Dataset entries
######

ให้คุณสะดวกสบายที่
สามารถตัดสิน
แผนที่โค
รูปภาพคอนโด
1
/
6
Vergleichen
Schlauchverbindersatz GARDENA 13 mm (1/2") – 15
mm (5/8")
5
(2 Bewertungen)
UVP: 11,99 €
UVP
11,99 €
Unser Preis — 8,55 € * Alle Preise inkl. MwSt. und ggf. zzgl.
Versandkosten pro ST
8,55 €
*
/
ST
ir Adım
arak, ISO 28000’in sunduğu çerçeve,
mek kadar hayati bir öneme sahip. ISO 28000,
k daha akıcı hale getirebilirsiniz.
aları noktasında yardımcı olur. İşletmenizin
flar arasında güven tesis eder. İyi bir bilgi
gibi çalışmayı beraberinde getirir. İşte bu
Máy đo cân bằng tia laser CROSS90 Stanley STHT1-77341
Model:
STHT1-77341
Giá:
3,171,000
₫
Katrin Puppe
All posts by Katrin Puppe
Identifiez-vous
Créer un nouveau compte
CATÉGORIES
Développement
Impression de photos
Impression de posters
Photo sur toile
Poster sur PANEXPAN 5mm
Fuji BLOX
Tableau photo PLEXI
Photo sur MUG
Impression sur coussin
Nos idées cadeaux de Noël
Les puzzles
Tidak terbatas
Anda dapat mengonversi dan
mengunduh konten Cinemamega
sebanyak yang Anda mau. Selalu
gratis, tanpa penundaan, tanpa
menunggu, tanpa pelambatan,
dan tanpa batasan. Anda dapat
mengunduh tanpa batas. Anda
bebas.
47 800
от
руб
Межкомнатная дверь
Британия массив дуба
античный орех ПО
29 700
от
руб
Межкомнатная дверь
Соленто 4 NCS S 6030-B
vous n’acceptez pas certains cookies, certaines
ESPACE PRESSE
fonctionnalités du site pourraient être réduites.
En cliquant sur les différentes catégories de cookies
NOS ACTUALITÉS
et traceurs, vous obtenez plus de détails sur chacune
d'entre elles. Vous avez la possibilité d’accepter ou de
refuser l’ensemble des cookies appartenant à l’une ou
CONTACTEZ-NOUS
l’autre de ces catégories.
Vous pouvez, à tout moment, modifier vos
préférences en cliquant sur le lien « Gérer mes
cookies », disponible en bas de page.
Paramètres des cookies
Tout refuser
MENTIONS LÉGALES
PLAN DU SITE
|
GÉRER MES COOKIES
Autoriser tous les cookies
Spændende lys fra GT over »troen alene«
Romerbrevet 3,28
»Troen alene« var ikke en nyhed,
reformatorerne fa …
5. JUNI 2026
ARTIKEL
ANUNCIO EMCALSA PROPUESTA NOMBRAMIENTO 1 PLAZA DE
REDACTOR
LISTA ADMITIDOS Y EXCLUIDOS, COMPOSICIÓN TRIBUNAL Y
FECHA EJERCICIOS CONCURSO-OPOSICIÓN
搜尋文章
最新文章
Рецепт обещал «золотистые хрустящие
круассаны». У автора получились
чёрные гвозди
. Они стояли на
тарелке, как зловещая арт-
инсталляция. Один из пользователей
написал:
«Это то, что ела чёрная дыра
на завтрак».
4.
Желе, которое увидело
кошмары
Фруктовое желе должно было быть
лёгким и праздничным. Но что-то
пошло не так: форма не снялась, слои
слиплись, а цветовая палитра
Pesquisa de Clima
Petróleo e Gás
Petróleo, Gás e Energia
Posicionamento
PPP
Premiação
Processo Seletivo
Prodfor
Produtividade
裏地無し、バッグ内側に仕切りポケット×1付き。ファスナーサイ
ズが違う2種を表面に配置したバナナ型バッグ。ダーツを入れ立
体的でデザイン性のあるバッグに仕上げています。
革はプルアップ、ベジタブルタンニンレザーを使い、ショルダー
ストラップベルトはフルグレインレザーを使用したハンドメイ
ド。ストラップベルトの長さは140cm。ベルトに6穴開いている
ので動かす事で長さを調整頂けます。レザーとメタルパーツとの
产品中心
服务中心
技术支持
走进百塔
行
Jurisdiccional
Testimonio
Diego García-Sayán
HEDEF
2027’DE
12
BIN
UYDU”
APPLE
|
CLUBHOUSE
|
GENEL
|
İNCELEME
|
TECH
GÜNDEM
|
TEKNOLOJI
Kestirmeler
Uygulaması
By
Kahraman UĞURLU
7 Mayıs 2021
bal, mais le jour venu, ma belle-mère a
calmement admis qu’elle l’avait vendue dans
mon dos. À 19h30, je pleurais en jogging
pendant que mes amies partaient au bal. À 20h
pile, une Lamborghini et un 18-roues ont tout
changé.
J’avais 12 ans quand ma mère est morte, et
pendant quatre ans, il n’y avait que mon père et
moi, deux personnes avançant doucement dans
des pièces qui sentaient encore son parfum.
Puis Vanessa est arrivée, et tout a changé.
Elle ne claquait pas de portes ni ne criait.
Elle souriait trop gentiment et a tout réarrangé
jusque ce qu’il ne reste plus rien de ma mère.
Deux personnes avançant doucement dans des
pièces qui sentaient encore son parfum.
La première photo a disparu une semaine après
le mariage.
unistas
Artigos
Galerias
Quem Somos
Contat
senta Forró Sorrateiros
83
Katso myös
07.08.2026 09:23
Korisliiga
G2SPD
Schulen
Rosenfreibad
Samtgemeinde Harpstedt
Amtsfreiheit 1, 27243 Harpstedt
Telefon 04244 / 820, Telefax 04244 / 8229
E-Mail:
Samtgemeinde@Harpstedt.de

######

▸ PROBLEM STATEMENT
The data above should be reproduced in full, word for word.

▸ OUTPUT
ให้คุณสะดวกสบายที่
สามารถตัดสิน
แผนที่โค
รูปภาพคอนโด
1
/
6
Vergleichen
Schlauchverbindersatz GARDENA 13 mm (1/2") – 15
mm (5/8")
5
(2 Bewertungen)
UVP: 11,99 €
UVP
11,99 €
Unser Preis — 8,55 € * Alle Preise inkl. MwSt. und ggf. zzgl.
Versandkosten pro ST
8,55 €
*
/
ST
ir Adım
arak, ISO 28000’in sunduğu çerçeve,
mek kadar hayati bir öneme sahip. ISO 28000,
k daha akıcı hale getirebilirsiniz.
aları noktasında yardımcı olur. İşletmenizin
flar arasında güven tesis eder. İyi bir bilgi
gibi çalışmayı beraberinde getirir. İşte bu
Máy đo cân bằng tia laser CROSS90 Stanley STHT1-77341
Model:
STHT1-77341
Giá:
3,171,000
₫
Katrin Puppe
All posts by Katrin Puppe
Identifiez-vous
Créer un nouveau compte
CATÉGORIES
Développement
Impression de photos
Impression de posters
Photo sur toile
Poster sur PANEXPAN 5mm
Fuji BLOX
Tableau photo PLEXI
Photo sur MUG
Impression sur coussin
Nos idées cadeaux de Noël
Les puzzles
Tidak terbatas
Anda dapat mengonversi dan
mengunduh konten Cinemamega
sebanyak yang Anda mau. Selalu
gratis, tanpa penundaan, tanpa
menunggu, tanpa pelambatan,
dan tanpa batasan. Anda dapat
mengunduh tanpa batas. Anda
bebas.
47 800
от
руб
Межкомнатная дверь
Британия массив дуба
античный орех ПО
29 700
от
руб
Межкомнатная дверь
Соленто 4 NCS S 6030-B
vous n’acceptez pas certains cookies, certaines
ESPACE PRESSE
fonctionnalités du site pourraient être réduites.
En cliquant sur les différentes catégories de cookies
NOS ACTUALITÉS
et traceurs, vous obtenez plus de détails sur chacune
d'entre elles. Vous avez la possibilité d’accepter ou de
refuser l’ensemble des cookies appartenant à l’une ou
CONTACTEZ-NOUS
l’autre de ces catégories.
Vous pouvez, à tout moment, modifier vos
préférences en cliquant sur le lien « Gérer mes
cookies », disponible en bas de page.
Paramètres des cookies
Tout refuser
MENTIONS LÉGALES
PLAN DU SITE
|
GÉRER MES COOKIES
Autoriser tous les cookies
Spændende lys fra GT over »troen alene«
Romerbrevet 3,28
»Troen alene« var ikke en nyhed,
reformatorerne fa …
5. JUNI 2026
ARTIKEL
ANUNCIO EMCALSA PROPUESTA NOMBRAMIENTO 1 PLAZA DE
REDACTOR
LISTA ADMITIDOS Y EXCLUIDOS, COMPOSICIÓN TRIBUNAL Y
FECHA EJERCICIOS CONCURSO-OPOSICIÓN
搜尋文章
最新文章
Рецепт обещал «золотистые хрустящие
круассаны». У автора получились
чёрные гвозди
. Они стояли на
тарелке, как зловещая арт-
инсталляция. Один из пользователей
написал:
«Это то, что ела чёрная дыра
на завтрак».
4.
Желе, которое увидело
кошмары
Фруктовое желе должно было быть
лёгким и праздничным. Но что-то
пошло не так: форма не снялась, слои
слиплись, а цветовая палитра
Pesquisa de Clima
Petróleo e Gás
Petróleo, Gás e Energia
Posicionamento
PPP
Premiação
Processo Seletivo
Prodfor
Produtividade
裏地無し、バッグ内側に仕切りポケット×1付き。ファスナーサイ
ズが違う2種を表面に配置したバナナ型バッグ。ダーツを入れ立
体的でデザイン性のあるバッグに仕上げています。
革はプルアップ、ベジタブルタンニンレザーを使い、ショルダー
ストラップベルトはフルグレインレザーを使用したハンドメイ
ド。ストラップベルトの長さは140cm。ベルトに6穴開いている
ので動かす事で長さを調整頂けます。レザーとメタルパーツとの
产品中心
服务中心
技术支持
走进百塔
行
Jurisdiccional
Testimonio
Diego García-Sayán
HEDEF
2027’DE
12
BIN
UYDU”
APPLE
|
CLUBHOUSE
|
GENEL
|
İNCELEME
|
TECH
GÜNDEM
|
TEKNOLOJI
Kestirmeler
Uygulaması
By
Kahraman UĞURLU
7 Mayıs 2021
bal, mais le jour venu, ma belle-mère a
calmement admis qu’elle l’avait vendue dans
mon dos. À 19h30, je pleurais en jogging
pendant que mes amies partaient au bal. À 20h
pile, une Lamborghini et un 18-roues ont tout
changé.
J’avais 12 ans quand ma mère est morte, et
pendant quatre ans, il n’y avait que mon père et
moi, deux personnes avançant doucement dans
des pièces qui sentaient encore son parfum.
Puis Vanessa est arrivée, et tout a changé.
Elle ne claquait pas de portes ni ne criait.
Elle souriait trop gentiment et a tout réarrangé
jusque ce qu’il ne reste plus rien de ma mère.
Deux personnes avançant doucement dans des
pièces qui sentaient encore son parfum.
La première photo a disparu une semaine après
le mariage.
unistas
Artigos
Galerias
Quem Somos
Contat
senta Forró Sorrateiros
83
Katso myös
07.08.2026 09:23
Korisliiga
G2SPD
Schulen
Rosenfreibad
Samtgemeinde Harpstedt
Amtsfreiheit 1, 27243 Harpstedt
Telefon 04244 / 820, Telefax 04244 / 8229
E-Mail:
Samtgemeinde@Harpstedt.de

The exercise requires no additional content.